I put their pointers in const OptionValueStruct so that
they can be called accordingly when each element of option_values[]
are gone through:

typedef struct OptionValueStruct{  
    char counter_name[OPTION_LINE_SIZE];  
    int* counter_func;  
} OptionValueStruct_t;  

const OptionValueStruct option_values[] = {    
    {"Counter1", (*parseCounter1)(char*, char**)},  
    {"Counter2", (*parseCounter2)(char*, char**)},  
   };  

const OptionValueStruct *option = NULL;

for(int i = 0; i< sizeof(option_values)/sizeof(OptionValueStruct_t); i++){
    option = option_values + i ;  
    result = option->counter_func(opt_name, opt_val);  
}  

Answer 1

You have declared your counter_func member to be a pointer to an int, not a function pointer , while you have something resembling a function pointer declaration in your option values. Here's what you want (assuming your return type is int )

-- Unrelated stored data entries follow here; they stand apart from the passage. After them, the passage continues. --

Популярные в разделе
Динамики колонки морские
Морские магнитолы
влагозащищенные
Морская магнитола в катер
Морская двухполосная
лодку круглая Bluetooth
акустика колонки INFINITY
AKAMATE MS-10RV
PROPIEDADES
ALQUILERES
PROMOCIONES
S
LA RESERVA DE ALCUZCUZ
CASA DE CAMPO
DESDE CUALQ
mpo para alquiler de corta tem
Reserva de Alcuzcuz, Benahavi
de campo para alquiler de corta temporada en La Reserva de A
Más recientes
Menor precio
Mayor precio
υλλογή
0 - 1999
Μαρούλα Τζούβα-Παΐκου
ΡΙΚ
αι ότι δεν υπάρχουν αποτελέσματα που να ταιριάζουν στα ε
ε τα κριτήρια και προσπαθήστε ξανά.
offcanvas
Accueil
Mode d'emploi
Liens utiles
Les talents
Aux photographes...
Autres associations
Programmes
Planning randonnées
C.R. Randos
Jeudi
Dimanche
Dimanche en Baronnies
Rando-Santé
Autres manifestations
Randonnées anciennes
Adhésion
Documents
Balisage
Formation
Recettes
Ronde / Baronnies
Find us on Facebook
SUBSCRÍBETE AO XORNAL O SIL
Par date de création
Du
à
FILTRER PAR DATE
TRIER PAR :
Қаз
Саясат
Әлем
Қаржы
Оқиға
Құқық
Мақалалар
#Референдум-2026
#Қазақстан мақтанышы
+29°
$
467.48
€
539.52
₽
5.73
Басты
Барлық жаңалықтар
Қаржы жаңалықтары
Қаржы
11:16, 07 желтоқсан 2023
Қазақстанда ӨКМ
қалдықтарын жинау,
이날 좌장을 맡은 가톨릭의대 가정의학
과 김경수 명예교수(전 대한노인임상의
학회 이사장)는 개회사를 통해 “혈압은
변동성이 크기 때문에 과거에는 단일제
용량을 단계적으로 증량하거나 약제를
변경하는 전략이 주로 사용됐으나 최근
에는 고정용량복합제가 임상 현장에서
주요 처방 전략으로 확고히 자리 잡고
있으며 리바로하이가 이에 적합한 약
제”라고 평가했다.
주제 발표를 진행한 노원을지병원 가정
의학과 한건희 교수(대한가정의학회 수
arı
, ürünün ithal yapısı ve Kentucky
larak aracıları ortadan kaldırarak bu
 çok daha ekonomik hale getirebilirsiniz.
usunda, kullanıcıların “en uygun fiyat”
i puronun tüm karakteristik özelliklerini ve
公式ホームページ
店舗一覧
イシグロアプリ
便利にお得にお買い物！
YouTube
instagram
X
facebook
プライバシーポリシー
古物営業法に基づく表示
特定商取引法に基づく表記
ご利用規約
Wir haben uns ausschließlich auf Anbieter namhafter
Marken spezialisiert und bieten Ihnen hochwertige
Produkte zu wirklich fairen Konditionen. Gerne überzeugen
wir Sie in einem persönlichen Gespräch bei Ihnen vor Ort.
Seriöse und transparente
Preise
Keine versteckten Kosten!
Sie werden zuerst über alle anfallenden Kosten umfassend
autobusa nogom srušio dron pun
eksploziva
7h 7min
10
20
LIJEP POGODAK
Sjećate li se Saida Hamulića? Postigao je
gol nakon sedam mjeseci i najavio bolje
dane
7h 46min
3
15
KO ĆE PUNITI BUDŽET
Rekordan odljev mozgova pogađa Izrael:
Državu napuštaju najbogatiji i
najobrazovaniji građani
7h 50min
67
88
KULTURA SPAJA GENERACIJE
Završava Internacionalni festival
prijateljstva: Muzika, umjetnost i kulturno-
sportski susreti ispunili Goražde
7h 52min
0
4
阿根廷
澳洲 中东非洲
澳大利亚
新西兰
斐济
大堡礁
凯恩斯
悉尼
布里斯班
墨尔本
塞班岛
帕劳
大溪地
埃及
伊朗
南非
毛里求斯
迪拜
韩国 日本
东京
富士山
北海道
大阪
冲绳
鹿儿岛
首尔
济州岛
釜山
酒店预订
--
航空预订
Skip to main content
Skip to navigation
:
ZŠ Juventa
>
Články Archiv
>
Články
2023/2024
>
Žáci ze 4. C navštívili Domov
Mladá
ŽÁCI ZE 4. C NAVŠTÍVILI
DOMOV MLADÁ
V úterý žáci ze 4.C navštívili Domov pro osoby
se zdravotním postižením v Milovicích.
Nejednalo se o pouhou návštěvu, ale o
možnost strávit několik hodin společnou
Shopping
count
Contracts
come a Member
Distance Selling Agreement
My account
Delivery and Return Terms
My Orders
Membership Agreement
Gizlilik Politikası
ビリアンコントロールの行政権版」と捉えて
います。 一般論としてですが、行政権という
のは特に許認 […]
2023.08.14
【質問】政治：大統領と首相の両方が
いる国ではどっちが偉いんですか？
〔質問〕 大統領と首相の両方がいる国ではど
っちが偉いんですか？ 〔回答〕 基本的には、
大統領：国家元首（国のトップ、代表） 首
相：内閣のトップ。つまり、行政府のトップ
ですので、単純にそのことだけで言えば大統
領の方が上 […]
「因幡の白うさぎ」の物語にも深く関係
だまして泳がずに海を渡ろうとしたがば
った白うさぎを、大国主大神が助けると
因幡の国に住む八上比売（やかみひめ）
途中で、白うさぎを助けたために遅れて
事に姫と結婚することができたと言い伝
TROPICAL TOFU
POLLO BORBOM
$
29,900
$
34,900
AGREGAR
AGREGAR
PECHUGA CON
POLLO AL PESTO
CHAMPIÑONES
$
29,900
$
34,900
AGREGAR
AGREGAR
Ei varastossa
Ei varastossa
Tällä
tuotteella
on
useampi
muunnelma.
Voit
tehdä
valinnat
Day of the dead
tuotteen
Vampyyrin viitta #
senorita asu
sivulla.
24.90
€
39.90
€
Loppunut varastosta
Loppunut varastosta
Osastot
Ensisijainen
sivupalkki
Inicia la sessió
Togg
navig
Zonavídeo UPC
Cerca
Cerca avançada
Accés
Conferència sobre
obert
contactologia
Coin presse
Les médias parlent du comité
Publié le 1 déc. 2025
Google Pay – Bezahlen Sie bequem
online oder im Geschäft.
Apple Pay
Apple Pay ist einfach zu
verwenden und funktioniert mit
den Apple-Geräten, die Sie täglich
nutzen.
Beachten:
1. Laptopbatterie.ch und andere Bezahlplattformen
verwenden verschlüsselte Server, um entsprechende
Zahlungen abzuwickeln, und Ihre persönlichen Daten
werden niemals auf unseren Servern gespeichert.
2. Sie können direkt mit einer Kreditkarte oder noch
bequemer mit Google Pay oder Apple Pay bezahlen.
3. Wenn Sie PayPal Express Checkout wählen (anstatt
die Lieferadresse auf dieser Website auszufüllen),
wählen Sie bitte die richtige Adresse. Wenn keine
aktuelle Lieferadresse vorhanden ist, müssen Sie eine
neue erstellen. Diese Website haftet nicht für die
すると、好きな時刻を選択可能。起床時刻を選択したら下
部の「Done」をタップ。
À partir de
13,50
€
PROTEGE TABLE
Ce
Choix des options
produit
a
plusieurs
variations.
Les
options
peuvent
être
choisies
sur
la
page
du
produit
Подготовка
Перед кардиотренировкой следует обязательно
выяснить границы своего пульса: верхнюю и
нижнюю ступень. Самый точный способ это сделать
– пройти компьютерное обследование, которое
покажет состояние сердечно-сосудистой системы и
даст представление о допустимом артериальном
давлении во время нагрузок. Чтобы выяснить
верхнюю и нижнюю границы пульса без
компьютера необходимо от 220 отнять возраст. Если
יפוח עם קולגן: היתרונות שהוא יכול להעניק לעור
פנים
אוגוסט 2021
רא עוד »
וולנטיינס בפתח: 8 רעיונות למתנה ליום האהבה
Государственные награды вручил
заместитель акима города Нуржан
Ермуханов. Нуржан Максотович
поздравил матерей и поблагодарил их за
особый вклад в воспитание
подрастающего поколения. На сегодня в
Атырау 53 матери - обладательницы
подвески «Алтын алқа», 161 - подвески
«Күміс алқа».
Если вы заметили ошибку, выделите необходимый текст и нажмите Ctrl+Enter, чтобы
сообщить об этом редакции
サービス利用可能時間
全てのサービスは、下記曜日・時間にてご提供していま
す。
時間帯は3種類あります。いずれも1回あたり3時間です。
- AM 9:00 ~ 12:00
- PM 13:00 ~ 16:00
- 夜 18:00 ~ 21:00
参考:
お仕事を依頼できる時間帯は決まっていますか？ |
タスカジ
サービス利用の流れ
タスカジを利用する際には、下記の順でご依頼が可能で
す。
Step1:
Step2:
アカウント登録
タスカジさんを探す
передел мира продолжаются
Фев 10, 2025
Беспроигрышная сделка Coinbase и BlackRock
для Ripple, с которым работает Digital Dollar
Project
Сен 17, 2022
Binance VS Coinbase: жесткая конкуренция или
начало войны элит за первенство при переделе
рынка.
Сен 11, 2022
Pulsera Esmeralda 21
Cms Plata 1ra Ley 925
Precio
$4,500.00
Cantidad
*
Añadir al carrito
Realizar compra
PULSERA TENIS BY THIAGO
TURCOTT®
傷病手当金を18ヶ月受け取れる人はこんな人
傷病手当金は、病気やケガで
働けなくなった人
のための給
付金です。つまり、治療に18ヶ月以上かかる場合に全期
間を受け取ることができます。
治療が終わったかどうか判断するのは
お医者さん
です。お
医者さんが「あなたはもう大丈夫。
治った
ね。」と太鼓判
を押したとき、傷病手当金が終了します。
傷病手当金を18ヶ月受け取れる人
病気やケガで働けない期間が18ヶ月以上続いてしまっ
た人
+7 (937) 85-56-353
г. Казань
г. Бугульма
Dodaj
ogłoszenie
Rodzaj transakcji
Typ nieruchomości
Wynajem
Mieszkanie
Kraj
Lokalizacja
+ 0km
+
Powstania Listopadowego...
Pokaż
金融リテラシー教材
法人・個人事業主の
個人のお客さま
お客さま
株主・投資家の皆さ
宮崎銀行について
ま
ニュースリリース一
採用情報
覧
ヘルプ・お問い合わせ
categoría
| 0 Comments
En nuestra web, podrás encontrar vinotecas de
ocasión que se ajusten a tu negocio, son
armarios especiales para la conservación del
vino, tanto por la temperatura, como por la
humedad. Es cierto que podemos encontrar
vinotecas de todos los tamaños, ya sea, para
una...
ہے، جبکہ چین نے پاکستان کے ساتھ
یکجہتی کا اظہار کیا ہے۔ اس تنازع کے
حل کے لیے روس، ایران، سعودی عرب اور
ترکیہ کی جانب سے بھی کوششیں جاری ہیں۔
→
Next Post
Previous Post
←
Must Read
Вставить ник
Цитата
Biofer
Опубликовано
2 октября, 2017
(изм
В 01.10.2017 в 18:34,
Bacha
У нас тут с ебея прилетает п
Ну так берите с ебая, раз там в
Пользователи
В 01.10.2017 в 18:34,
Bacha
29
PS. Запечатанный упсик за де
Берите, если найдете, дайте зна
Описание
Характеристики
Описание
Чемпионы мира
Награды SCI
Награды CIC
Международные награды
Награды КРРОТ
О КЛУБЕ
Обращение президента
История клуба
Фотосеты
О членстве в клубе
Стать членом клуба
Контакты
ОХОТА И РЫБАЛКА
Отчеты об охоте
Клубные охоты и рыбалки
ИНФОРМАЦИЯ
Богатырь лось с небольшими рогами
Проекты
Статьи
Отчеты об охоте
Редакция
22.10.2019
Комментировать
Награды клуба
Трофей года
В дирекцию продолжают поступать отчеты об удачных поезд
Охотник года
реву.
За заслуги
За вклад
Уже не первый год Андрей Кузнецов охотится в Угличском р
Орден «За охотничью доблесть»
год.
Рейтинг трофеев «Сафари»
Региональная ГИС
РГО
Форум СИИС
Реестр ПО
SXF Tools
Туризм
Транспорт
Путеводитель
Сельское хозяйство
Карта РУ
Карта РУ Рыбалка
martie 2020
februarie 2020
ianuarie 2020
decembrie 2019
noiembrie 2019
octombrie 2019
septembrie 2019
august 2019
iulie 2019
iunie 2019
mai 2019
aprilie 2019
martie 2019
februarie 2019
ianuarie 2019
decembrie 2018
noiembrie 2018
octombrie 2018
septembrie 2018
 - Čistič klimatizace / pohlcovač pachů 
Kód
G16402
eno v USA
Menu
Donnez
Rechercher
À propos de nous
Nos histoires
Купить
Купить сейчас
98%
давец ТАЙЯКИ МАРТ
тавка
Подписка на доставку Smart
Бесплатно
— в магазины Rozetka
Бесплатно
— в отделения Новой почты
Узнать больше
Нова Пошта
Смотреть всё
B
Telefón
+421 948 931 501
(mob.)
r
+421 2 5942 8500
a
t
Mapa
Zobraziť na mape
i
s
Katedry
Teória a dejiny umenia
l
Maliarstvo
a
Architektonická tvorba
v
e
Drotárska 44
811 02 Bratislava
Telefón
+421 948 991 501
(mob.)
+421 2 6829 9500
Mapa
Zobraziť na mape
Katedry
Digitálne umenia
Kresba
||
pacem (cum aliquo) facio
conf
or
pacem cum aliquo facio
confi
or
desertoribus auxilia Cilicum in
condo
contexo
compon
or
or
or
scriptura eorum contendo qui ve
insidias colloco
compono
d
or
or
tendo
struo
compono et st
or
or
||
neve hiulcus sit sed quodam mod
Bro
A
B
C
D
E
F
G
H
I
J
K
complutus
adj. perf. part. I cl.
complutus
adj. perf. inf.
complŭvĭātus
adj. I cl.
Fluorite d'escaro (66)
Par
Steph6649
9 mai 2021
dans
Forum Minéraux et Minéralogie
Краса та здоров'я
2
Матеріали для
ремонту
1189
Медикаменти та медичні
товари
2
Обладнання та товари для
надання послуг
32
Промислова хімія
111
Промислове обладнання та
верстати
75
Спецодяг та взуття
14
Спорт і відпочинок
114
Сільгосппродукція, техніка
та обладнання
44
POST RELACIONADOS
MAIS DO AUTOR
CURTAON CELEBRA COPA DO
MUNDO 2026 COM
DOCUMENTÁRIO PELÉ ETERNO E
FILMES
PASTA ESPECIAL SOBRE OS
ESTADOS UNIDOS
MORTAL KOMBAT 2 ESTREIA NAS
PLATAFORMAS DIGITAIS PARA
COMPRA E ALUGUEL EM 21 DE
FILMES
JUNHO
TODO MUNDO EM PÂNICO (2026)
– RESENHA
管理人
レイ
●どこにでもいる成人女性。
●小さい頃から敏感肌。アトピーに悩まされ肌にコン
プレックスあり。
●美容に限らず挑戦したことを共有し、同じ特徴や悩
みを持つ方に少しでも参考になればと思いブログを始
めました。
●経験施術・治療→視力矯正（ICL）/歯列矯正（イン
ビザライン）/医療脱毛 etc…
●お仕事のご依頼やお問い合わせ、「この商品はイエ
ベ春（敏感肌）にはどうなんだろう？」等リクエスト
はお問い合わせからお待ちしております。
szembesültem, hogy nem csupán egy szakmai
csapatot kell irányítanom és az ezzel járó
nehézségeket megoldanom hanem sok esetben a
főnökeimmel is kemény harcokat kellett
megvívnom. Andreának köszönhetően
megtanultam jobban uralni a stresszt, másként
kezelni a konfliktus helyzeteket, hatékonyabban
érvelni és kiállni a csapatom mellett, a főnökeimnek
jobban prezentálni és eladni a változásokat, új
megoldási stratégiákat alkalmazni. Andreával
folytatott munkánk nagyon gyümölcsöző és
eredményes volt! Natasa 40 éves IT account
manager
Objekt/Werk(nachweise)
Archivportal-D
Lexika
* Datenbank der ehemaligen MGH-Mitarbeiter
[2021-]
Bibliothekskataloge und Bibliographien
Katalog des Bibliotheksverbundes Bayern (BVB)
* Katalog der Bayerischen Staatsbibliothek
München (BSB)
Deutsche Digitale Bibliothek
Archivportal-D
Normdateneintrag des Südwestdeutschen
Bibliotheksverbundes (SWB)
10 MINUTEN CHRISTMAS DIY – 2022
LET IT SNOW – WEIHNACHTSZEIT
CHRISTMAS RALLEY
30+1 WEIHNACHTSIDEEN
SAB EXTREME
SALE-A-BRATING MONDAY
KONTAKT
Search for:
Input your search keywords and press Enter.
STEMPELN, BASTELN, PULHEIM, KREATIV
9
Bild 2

typedef struct OptionValueStruct{
  char counter_name[OPTION_LINE_SIZE];
  int (*counter_func)(char*, char**);
} OptionValueStruct_t;

const OptionValueStruct_t option_values[] = {
  {"Counter1", parseCounter1},
  {"Counter2", parseCounter2},
};

for(int i = 0; i< sizeof(option_values)/sizeof(OptionValueStruct_t); i++){
  result = option_values[i]->counter_func(opt_name, opt_val); 
  // don't know what you relly want to do with result further on..
}

Answer 2

If you are compiling as C code (as your tag suggests), then you should change the type of option_values[] and option to OptionValueStruct_t. In C++, however, this is OK.

Alternatively, you can eliminate the trailing _t from the custom type name.